» PROBLEM TO SOLVE:
Find and copy every line in the records that includes the string "para".

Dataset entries
____
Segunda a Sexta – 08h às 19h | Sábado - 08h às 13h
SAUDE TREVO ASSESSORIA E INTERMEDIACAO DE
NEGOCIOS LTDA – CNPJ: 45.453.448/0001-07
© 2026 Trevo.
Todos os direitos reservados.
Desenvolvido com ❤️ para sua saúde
____
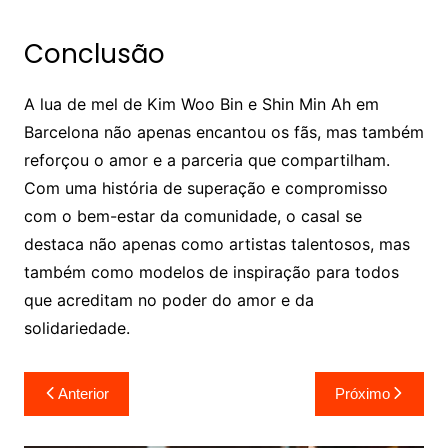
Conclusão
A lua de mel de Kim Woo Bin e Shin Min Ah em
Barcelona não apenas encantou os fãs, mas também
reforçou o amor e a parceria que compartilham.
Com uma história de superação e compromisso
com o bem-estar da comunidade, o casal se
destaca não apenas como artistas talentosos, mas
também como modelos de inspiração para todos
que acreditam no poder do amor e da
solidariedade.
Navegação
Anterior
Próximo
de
____
» ANSWER:
Desenvolvido com ❤️ para sua saúde
também como modelos de inspiração para todos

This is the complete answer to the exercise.